For this reason I expect to see China continue to avoid wholesale structural reforms to finances and hukou and instead engage in kick the can incrementalism. Cramming down creditors to problematic sectors like real estate can be done on a piecemeal basis without triggering a panic and planners can arrange the minimum level of fixed asset investment to keep lower skilled workers employed. Educational spending per child will rise, if only because birth rates are falling so sharply. Ultimately households will take impairments on their portfolio exposure to real estate, but at some point that starts to crimp both birth rates and other discretionary spending and indeed already is according to some studies. The gray malaise is likely to continue and nationalist political distractions are likely to remain expedient and useful onshore as fractured international relations are perceived as lower risk than structural reforms to hukou or the tax system.
It is not an unfamiliar picture nor a pretty one but Rozelle’s work outlines quite clearly the opportunity - but also the profound constraints - facing the CCP and their social compact with the Chinese people. Lower and higher quality growth with more explicit redistribution and debt accumulation for social spending is an option for a higher quality of life, better international relations and less risk of financial instability but it is not where China is heading today.
Total births in 1987 were 28mm, they were ~10mm last year.
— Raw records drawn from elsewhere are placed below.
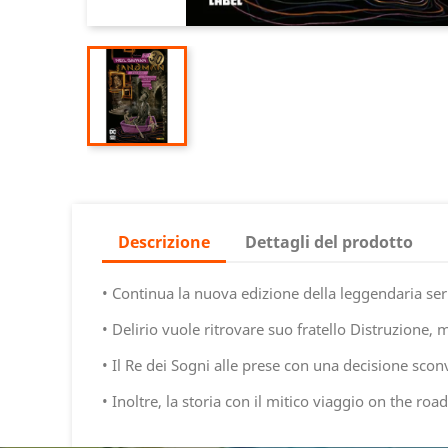
Descrizione
Dettagli del prodotto
• Continua la nuova edizione della leggendaria ser
• Delirio vuole ritrovare suo fratello Distruzione, 
• Il Re dei Sogni alle prese con una decisione sco
• Inoltre, la storia con il mitico viaggio on the roa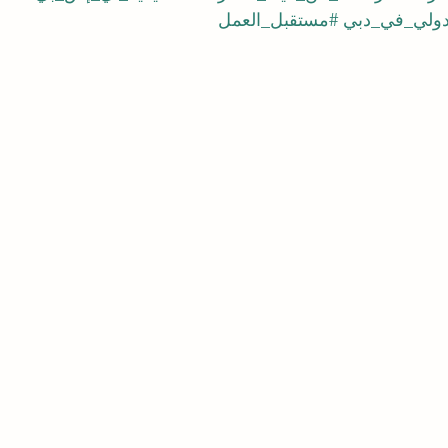
دولي_في_دبي
#مستقبل_العمل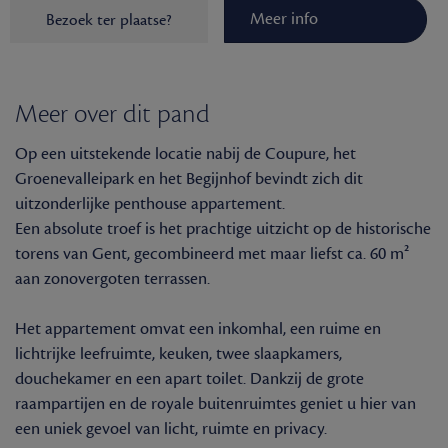
Meer info
Bezoek ter plaatse?
Meer over dit pand
Op een uitstekende locatie nabij de Coupure, het
Groenevalleipark en het Begijnhof bevindt zich dit
uitzonderlijke penthouse appartement.
Een absolute troef is het prachtige uitzicht op de historische
torens van Gent, gecombineerd met maar liefst ca. 60 m²
aan zonovergoten terrassen.
Het appartement omvat een inkomhal, een ruime en
lichtrijke leefruimte, keuken, twee slaapkamers,
douchekamer en een apart toilet. Dankzij de grote
raampartijen en de royale buitenruimtes geniet u hier van
een uniek gevoel van licht, ruimte en privacy.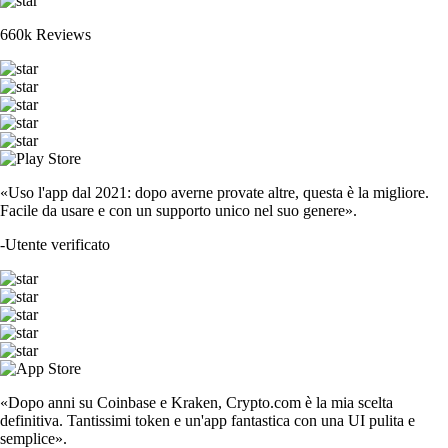
660k Reviews
«Uso l'app dal 2021: dopo averne provate altre, questa è la migliore.
Facile da usare e con un supporto unico nel suo genere».
-
Utente verificato
«Dopo anni su Coinbase e Kraken, Crypto.com è la mia scelta
definitiva. Tantissimi token e un'app fantastica con una UI pulita e
semplice».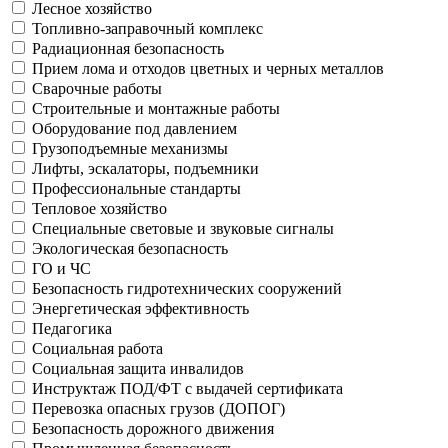
Лесное хозяйство
Топливно-заправочный комплекс
Радиационная безопасность
Прием лома и отходов цветных и черных металлов
Сварочные работы
Строительные и монтажные работы
Оборудование под давлением
Грузоподъемные механизмы
Лифты, эскалаторы, подъемники
Профессиональные стандарты
Тепловое хозяйство
Специальные световые и звуковые сигналы
Экологическая безопасность
ГО и ЧС
Безопасность гидротехнических сооружений
Энергетическая эффективность
Педагогика
Социальная работа
Социальная защита инвалидов
Инструктаж ПОД/ФТ с выдачей сертификата
Перевозка опасных грузов (ДОПОГ)
Безопасность дорожного движения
China could triple college graduation rates and still have only the same number of graduates in 22 years from now. https://vizhub.healthdata.org/population-forecast/
Thanks Alex, scary possibilities. Another book to add to my pile.
"Total births in 1987 were 28mm, they were ~10mm last year. China could triple college graduation rates and still have only the same number of graduates in 22 years from now"
This point massively understates how much more educated, economically viable and useful a graduate 22 years from now would be vis-a-vis a graduate today. Massively. A labour force of 750mn with 150mn graduates and 600mn 'peasants', is far less productive than a labour force of 600mn with 300mn graduates and 300mn 'peasants'.
I actually agree with Rozelle/Hell. I think hukou reform is the most significant bellwether for future Chinese growth and prosperity and its something that I think the CCP are moving towards, considering the recent Shandong and Jiangxi developments. I would love to read an update from them in a half-decade time to ascertain the progress made.